= TASK INSTRUCTIONS =
Please reproduce verbatim the lines below, from the first through the one with "Image resolution: width=375".

○ ○ ○

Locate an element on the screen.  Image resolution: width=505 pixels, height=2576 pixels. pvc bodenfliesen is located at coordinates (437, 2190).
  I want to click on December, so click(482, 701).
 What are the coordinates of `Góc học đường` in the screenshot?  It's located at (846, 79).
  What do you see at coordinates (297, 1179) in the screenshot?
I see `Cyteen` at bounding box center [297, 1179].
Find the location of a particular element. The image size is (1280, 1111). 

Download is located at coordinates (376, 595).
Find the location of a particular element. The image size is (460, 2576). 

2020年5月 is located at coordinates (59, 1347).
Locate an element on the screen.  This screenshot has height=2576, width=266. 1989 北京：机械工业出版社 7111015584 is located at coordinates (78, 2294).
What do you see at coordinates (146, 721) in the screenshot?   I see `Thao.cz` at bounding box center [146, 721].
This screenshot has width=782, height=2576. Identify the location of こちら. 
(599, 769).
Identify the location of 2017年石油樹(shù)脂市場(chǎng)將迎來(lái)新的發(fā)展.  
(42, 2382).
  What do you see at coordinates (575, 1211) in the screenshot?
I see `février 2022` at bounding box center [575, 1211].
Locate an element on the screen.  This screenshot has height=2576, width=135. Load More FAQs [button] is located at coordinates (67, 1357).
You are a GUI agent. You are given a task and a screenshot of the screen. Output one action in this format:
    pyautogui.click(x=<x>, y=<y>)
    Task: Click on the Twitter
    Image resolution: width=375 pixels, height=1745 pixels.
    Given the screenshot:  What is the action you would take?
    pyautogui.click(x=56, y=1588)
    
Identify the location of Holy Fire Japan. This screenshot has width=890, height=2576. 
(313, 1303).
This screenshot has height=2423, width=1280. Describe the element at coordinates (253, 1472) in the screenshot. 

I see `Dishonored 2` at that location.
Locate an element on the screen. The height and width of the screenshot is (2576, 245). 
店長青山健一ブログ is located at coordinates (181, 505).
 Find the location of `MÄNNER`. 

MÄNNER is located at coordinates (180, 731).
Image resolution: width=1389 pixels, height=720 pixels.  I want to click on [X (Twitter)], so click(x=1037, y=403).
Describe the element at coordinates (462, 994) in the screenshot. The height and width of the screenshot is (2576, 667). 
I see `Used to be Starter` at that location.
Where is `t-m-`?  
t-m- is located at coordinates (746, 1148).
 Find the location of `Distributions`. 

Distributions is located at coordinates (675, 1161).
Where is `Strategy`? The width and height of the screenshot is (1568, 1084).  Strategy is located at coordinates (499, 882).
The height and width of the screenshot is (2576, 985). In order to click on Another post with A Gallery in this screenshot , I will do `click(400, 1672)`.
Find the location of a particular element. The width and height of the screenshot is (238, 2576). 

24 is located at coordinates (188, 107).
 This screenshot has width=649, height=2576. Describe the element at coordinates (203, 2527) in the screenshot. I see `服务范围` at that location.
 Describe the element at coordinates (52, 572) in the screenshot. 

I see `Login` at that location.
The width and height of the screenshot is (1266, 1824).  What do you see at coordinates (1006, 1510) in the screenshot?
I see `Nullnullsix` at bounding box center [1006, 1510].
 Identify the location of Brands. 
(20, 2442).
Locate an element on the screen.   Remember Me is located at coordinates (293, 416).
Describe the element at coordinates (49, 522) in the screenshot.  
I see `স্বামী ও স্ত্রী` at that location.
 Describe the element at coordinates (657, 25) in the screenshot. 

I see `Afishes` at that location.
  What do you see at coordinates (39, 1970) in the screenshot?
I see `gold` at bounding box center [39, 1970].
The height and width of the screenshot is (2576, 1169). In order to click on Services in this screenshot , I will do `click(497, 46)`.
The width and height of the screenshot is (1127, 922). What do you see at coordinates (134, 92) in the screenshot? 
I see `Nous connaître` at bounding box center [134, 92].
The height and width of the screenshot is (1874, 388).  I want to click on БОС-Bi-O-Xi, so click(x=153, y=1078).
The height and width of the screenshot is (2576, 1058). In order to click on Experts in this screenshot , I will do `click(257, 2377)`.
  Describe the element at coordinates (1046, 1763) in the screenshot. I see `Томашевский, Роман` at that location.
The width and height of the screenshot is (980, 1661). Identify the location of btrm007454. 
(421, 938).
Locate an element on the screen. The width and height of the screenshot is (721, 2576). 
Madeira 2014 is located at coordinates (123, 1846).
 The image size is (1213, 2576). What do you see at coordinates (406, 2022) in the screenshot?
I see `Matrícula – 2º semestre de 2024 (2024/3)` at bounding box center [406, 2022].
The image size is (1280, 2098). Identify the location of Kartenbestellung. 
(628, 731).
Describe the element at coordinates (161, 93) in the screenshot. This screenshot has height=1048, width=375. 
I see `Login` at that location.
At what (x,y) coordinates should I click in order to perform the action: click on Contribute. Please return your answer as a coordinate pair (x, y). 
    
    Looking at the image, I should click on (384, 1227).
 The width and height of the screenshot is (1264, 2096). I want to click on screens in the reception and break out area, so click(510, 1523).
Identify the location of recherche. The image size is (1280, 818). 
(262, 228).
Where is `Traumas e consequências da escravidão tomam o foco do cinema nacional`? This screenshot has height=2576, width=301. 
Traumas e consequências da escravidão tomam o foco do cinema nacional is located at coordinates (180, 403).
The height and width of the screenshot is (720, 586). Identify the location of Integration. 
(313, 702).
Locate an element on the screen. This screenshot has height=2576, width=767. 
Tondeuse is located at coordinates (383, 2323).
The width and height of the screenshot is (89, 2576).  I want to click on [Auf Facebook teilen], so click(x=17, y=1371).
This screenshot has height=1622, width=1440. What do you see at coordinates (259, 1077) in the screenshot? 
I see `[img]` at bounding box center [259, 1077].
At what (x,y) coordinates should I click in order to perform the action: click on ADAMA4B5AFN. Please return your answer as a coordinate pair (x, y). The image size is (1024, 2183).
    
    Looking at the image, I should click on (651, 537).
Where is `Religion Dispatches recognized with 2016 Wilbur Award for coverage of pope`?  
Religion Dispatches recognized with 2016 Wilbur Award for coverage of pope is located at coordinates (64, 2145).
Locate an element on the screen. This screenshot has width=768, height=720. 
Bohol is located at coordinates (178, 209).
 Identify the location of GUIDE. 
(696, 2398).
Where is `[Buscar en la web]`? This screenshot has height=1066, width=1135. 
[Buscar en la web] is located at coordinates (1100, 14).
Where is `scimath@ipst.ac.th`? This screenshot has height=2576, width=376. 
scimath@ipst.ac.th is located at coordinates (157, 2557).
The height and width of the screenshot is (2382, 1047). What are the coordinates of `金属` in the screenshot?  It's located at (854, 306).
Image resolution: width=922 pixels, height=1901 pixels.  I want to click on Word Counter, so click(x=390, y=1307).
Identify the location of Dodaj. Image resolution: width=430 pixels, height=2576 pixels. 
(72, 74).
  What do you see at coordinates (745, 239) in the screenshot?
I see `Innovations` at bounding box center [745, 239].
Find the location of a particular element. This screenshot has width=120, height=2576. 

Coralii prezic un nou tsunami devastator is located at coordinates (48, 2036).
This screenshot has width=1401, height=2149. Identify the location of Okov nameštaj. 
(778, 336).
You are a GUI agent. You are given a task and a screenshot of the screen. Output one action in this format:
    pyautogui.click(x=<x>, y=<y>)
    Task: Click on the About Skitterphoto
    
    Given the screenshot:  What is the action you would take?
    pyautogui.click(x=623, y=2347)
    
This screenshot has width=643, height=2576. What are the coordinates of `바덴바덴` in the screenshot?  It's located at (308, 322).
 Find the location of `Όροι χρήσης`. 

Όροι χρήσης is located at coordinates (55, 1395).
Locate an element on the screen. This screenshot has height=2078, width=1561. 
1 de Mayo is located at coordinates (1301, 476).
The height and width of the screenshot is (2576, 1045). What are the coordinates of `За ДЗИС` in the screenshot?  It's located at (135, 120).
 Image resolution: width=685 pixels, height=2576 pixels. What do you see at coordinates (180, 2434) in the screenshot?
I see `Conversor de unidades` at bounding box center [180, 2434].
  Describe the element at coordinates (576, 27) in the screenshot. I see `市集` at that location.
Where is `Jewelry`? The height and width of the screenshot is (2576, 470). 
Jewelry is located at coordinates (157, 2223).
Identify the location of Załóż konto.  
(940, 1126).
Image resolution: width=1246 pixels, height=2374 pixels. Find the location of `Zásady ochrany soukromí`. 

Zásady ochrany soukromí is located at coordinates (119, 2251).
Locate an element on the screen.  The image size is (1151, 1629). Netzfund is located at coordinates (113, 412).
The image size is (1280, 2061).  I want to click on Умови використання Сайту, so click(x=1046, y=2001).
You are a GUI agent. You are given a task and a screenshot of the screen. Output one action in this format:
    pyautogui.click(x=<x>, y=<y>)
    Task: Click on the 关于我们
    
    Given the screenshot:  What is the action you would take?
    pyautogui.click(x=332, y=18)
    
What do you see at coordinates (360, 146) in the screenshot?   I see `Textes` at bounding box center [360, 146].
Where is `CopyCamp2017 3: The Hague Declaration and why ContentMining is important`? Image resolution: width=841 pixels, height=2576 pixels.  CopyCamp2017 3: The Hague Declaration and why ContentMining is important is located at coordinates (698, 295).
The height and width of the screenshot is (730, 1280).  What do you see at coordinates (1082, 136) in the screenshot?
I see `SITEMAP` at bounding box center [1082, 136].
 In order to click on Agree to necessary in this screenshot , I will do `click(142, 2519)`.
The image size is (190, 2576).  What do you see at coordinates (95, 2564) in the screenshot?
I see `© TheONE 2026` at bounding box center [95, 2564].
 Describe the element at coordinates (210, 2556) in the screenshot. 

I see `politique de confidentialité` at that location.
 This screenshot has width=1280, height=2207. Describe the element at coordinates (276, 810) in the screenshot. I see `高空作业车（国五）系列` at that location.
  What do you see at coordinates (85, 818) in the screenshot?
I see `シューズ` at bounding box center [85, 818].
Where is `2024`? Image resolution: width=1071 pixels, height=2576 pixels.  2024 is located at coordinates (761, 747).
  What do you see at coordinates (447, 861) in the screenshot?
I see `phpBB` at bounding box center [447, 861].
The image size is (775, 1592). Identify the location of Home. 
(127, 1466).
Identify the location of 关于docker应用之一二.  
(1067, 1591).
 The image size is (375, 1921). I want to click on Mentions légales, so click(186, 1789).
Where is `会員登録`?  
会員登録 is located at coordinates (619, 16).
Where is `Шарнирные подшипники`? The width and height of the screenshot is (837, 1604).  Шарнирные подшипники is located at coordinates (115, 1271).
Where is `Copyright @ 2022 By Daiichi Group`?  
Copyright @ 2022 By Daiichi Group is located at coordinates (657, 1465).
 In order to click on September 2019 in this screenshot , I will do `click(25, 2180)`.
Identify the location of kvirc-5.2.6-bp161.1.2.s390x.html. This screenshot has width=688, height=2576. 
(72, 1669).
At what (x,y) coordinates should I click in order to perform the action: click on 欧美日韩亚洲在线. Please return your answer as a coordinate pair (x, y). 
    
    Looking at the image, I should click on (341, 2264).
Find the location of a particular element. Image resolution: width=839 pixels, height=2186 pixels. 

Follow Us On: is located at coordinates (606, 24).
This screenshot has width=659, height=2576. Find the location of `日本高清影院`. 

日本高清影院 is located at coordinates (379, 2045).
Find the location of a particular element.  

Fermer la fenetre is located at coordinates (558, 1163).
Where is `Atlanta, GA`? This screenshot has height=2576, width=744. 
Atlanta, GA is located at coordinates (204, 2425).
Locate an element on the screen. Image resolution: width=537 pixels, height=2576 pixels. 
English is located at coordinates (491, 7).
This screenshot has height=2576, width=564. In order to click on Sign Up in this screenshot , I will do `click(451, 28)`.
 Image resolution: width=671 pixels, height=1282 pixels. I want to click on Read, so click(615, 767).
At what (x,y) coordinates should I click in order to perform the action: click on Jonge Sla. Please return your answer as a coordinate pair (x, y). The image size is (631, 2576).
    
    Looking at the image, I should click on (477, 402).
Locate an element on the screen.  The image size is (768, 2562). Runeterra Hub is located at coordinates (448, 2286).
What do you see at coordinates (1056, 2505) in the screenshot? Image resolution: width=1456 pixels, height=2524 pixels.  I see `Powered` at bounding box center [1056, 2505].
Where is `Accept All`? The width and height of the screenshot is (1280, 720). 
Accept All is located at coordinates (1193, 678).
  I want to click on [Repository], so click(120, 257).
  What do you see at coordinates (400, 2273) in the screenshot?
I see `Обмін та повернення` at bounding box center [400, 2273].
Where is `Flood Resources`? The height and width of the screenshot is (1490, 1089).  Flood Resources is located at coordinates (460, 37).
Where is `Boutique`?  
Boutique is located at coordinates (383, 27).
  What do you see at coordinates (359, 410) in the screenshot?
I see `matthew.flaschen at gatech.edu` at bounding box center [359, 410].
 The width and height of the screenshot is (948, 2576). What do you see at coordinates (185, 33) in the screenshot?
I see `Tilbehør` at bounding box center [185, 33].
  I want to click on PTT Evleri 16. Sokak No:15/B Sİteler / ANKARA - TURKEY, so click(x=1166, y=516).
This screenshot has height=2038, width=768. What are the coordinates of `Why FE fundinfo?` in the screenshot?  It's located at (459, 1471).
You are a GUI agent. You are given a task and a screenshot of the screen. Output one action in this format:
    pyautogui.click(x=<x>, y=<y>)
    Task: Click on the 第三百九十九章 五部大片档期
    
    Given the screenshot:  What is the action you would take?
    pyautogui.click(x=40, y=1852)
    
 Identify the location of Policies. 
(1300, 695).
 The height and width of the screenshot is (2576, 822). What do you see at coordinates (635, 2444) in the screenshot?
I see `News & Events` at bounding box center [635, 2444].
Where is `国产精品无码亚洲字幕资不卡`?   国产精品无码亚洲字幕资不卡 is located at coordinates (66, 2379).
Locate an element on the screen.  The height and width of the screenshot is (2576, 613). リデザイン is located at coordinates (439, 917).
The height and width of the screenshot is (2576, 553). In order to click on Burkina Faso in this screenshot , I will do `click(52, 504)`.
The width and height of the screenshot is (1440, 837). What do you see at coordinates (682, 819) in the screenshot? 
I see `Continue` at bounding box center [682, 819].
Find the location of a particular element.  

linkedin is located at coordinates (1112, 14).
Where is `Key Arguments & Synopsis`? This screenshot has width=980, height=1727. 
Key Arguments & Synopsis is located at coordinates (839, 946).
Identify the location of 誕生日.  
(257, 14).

○ ○ ○

= RESPONSE =
Locate an element on the screen.  Image resolution: width=505 pixels, height=2576 pixels. pvc bodenfliesen is located at coordinates (437, 2190).
  I want to click on December, so click(482, 701).
 What are the coordinates of `Góc học đường` in the screenshot?  It's located at (846, 79).
  What do you see at coordinates (297, 1179) in the screenshot?
I see `Cyteen` at bounding box center [297, 1179].
Find the location of a particular element. The image size is (1280, 1111). 

Download is located at coordinates (376, 595).
Find the location of a particular element. The image size is (460, 2576). 

2020年5月 is located at coordinates (59, 1347).
Locate an element on the screen.  This screenshot has height=2576, width=266. 1989 北京：机械工业出版社 7111015584 is located at coordinates (78, 2294).
What do you see at coordinates (146, 721) in the screenshot?   I see `Thao.cz` at bounding box center [146, 721].
This screenshot has width=782, height=2576. Identify the location of こちら. 
(599, 769).
Identify the location of 2017年石油樹(shù)脂市場(chǎng)將迎來(lái)新的發(fā)展.  
(42, 2382).
  What do you see at coordinates (575, 1211) in the screenshot?
I see `février 2022` at bounding box center [575, 1211].
Locate an element on the screen.  This screenshot has height=2576, width=135. Load More FAQs [button] is located at coordinates (67, 1357).
You are a GUI agent. You are given a task and a screenshot of the screen. Output one action in this format:
    pyautogui.click(x=<x>, y=<y>)
    Task: Click on the Twitter
    Image resolution: width=375 pixels, height=1745 pixels.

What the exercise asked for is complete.